Moroccan authorities have also started arresting fighters who have returned home. Abderrahim Mouhtad, president of Ennassir, an association for the support of Salafist prisoners, stated, “For about two months, Moroccans returning from Syria were being arrested and imprisoned upon their arrival to the kingdom. Today, 10 of them are held behind bars on charges of being affiliated to a criminal group.” This is a repressive policy with consequences: It may deter some fighters from returning to Morocco, yet it will also lead other fighters to believe that the state is hostile to their cause and thus consider it an enemy. 

The Moroccans who went to fight still have troubled intentions. Aymenn Jawad al-Tamimi posted on his website: “The testimony of a muhajir who fought in Latakia suggests that the purpose of Harakat Sham al-Islam is using Syria as a training ground in order to prepare for a fight against the Moroccan government upon the return of its members.” However, Tamimi added that this claim does not appear in the group’s discourse. Saktivel recently confirmed that Benchekroun, leader of Harakat Sham al-Islam, had recruited some members to carry out attacks in Morocco.

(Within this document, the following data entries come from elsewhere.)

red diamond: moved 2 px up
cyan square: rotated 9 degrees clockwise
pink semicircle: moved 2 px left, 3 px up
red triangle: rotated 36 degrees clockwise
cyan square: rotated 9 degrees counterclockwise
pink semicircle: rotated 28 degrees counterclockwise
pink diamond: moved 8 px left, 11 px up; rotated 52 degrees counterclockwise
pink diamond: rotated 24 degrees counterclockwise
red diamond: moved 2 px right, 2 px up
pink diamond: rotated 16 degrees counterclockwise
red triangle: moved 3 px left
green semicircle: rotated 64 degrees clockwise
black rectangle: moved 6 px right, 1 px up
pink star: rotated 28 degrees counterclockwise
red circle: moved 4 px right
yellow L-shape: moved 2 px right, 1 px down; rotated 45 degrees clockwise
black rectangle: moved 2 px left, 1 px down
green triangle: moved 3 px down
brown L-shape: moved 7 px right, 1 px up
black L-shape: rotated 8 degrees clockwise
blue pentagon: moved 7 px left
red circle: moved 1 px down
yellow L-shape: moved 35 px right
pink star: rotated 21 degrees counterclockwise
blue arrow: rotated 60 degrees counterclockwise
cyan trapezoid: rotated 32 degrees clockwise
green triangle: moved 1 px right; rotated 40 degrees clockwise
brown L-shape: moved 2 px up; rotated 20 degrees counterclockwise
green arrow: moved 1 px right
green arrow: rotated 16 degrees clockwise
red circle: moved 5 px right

Regarding the governments of fighters' home countries, problems may differ according to the groups they join. Indeed, Caillet recalls that Ahrar al-Sham is an integral part of the Islamic Front and represents its Salafist wing. The Islamic Front would be, according to many experts, supported by countries such as Turkey and Qatar, and the Americans may converse with it. Countries showing solidarity with the Syrian revolution could talk with this group and prepare scenarios for the future Syria. The situation is much less certain in the case of ISIS or Jabhat al-Nusra, two organizations with a more radical discourse, which sometimes suggest their intentions to continue the fight elsewhere after the hypothetical defeat of the Syrian regime.